Find driver_ids who have not taken trip in first 7 days of their signup ( Lot of optimizations were discussed based on data volume )
Find top3 cities each month based on number of trips as criteria
Find total_time spent of each driver each day ( start_time and end_time may span across 2 days → can extend to multiple days )
Find First and Last Position of Element in Sorted Array (Leetcode)
Several questions on spark optimizations
Round 2 ( LLD ) :
Build a system to generate Top 10 movies by category by time frame in streaming platforms like Netflix.
Input Table users_viewership: userid,movieid,date,starttime,endtime
Top 10 criteria: Number of views & Atleast 80 percent of run time should be watched for each view count.
Design an Algo for finding view counts of movies by using users_vieweship table ( Merge Intervals logic )
Design Data model for remaining source tables required and for warehousing tables ( Facts and dimensions )

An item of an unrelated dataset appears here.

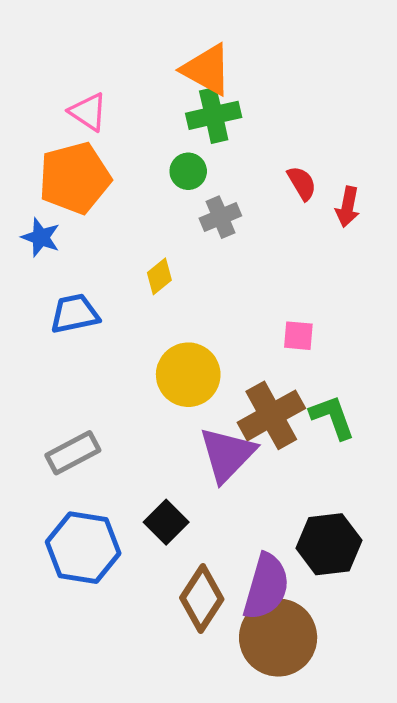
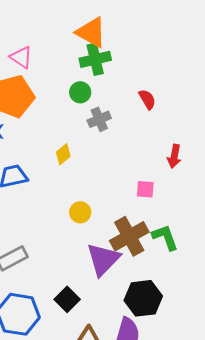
red arrow: (348, 207) -> (174, 156), moved
yellow circle: (188, 375) -> (80, 212), size x0.6
black hexagon: (329, 544) -> (143, 298), moved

Design ETL strategy for generating this report daily
Write complete set of sql queries by using tables and generate final table for reporting
Round 3 ( HLD ):
Design a data pipeline Netflix source clickstream events. Build a dashboard with hourly frequency for each location what are top trending movies .Criteria - Number of views per movie as [ View criteria ( Full movie watch ) ]
Round 4 ( HM ):
Generic Behavioural questions
Verdict: Rejected as my LLD round & HM rounds feedback were not strong hires.